L’elaborazione di Calabria7 sui bilanci demografici comunali dell’Istat mostra una regione urbana che perde abitanti per due ragioni insieme: non riesce a trattenere una parte dei residenti e, soprattutto, non mette al mondo abbastanza figli per sostituire chi muore. L’immigrazione internazionale attenua la caduta, ma non può rovesciare da sola una struttura demografica diventata fragile. E gli stranieri, contrariamente a una rappresentazione diventata comoda per opposte propagande, non stanno scomparendo dalle città calabresi: aumentano in tutti e cinque i capoluoghi.

Il numero che inganna: un trasloco non è sempre una fuga dalla Calabria

Crotone -16,6 per mille, Reggio Calabria -16,5 per mille. Sono cifre pesanti, ma bisogna chiamarle con il loro nome. Non indicano la perdita complessiva di popolazione e non incorporano l’effetto degli arrivi dall’estero. Sono il risultato cumulato del saldo migratorio interno: la differenza tra chi si iscrive in un capoluogo provenendo da un altro comune italiano e chi lo lascia per stabilirsi in un altro comune italiano.

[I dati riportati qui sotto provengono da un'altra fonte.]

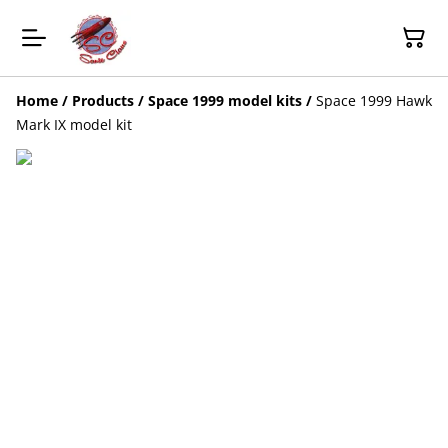
Home
/
Products
/
Space 1999 model kits
/
Space 1999 Hawk
Mark IX model kit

La definizione dell’Istat è inequivocabile. “Interno” non significa necessariamente “verso il Nord” e neppure “fuori regione”. Chi sposta la residenza da Reggio Calabria a Villa San Giovanni, o da Cosenza a Rende, viene contato come uscita dal capoluogo esattamente come chi si trasferisce a Torino. Per capire quanto questa distinzione pesi, basta allargare l’obiettivo: nel 2025 quasi il 60 per cento dei trasferimenti di residenza avvenuti in Italia si è consumato fra comuni della stessa provincia, oltre il 16 per cento fra province della stessa regione e soltanto circa un quarto ha attraversato un confine regionale.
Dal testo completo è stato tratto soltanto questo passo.